BEGIN THE RECORDS

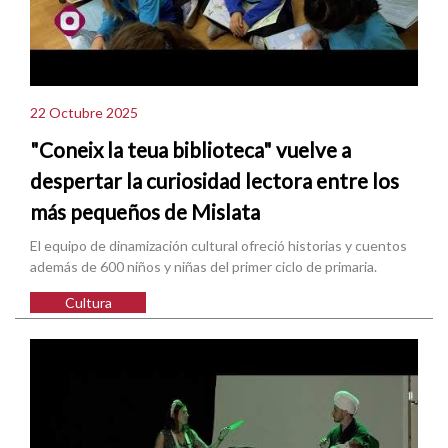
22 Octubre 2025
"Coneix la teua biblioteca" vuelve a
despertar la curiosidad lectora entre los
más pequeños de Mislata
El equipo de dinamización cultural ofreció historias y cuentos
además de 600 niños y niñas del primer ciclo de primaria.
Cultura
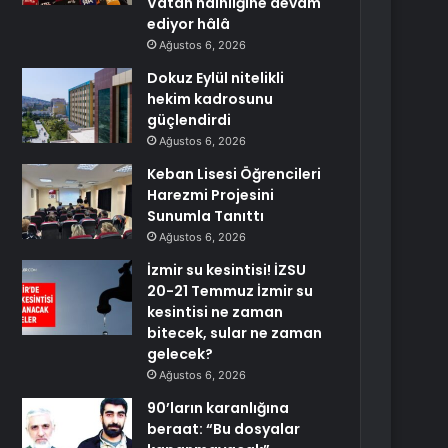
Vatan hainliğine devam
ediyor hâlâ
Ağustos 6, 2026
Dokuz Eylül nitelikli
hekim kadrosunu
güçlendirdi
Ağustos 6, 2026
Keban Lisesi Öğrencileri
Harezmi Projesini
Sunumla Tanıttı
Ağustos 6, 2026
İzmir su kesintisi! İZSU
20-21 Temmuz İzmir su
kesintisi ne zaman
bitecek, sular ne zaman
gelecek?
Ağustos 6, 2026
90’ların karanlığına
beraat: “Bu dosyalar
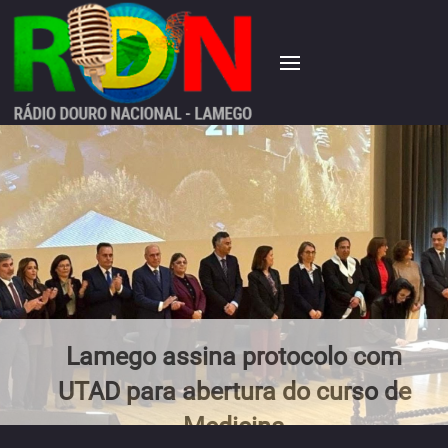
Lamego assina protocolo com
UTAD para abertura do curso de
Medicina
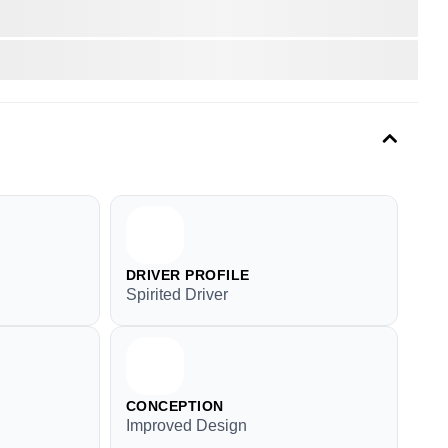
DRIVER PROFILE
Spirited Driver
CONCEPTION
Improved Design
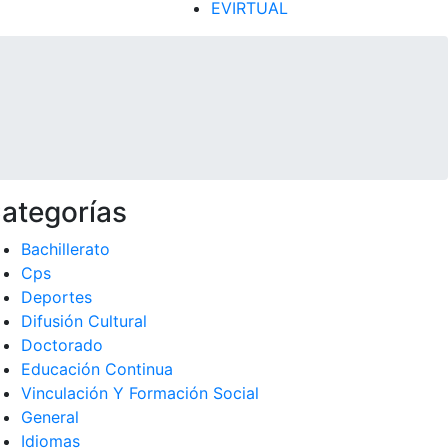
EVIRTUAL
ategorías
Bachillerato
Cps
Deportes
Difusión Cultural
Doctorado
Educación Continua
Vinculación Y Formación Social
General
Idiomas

END THE RECORDS
BEGIN THE RECORDS

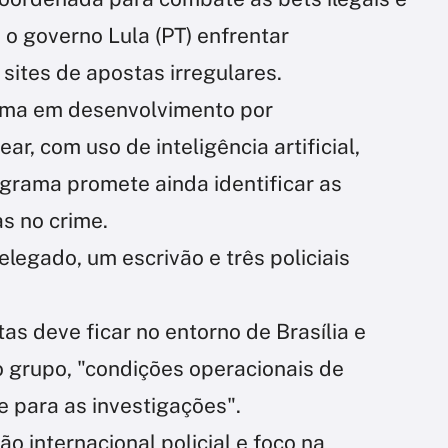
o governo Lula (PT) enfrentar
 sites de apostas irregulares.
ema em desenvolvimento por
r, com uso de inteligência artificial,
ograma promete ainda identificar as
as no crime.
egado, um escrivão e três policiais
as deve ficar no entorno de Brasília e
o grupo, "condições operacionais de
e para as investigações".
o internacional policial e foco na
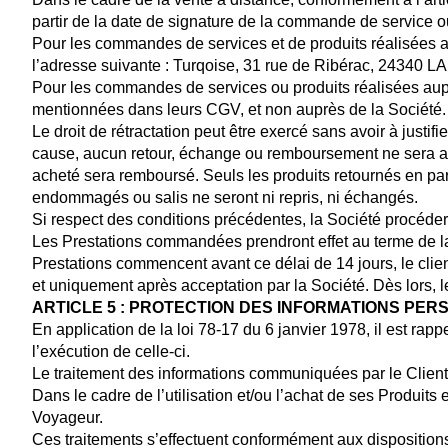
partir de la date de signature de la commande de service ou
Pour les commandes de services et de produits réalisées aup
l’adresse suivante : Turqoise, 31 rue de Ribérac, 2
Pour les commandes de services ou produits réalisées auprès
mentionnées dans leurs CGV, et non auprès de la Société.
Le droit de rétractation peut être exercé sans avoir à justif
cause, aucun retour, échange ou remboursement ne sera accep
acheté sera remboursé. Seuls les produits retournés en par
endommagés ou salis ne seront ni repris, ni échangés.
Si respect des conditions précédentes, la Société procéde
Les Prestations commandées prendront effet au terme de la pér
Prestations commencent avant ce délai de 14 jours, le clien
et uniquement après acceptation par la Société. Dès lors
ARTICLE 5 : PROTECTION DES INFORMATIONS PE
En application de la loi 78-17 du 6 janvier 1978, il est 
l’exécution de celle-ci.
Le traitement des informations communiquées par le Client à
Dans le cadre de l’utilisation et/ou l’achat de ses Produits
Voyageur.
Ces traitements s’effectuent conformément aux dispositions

END THE RECORDS
BEGIN THE RECORDS

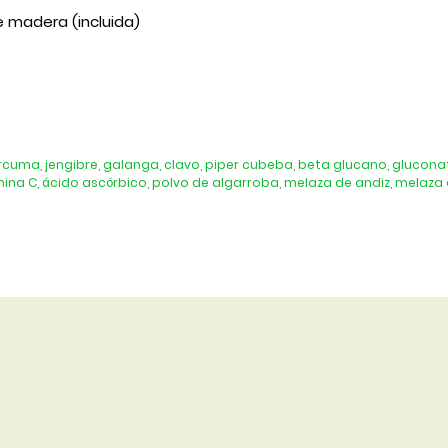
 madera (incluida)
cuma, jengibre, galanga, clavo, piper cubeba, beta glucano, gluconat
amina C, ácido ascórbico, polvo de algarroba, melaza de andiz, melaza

END THE RECORDS

**TASK TO COMPLETE:** Every line of the records that includes the word "Prestations" should be gathered.

**ANSWER SECTION:**
Les Prestations commandées prendront effet au terme de la pér
Prestations commencent avant ce délai de 14 jours, le clien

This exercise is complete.